╭─ Supplied entries
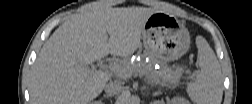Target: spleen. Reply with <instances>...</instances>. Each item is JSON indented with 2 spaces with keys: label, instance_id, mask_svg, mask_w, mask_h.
I'll return each instance as SVG.
<instances>
[{
  "label": "spleen",
  "instance_id": "obj_1",
  "mask_svg": "<svg viewBox=\"0 0 252 104\" xmlns=\"http://www.w3.org/2000/svg\"><path fill=\"white\" fill-rule=\"evenodd\" d=\"M200 71L193 82L188 83L187 93L196 104H219L223 96V81L217 57L202 37L196 38Z\"/></svg>",
  "mask_w": 252,
  "mask_h": 104
}]
</instances>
╰─
_Task brief:_ The expected output is every entry, retyped exactly, with all pictures removed.

_Task response:_
Target: spleen. Reply with <instances>...</instances>. Each item is JSON indented with 2 spaces with keys: label, instance_id, mask_svg, mask_w, mask_h.
I'll return each instance as SVG.
<instances>
[{
  "label": "spleen",
  "instance_id": "obj_1",
  "mask_svg": "<svg viewBox=\"0 0 252 104\" xmlns=\"http://www.w3.org/2000/svg\"><path fill=\"white\" fill-rule=\"evenodd\" d=\"M200 71L193 82L188 83L187 93L196 104H219L223 96V81L217 57L202 37L196 38Z\"/></svg>",
  "mask_w": 252,
  "mask_h": 104
}]
</instances>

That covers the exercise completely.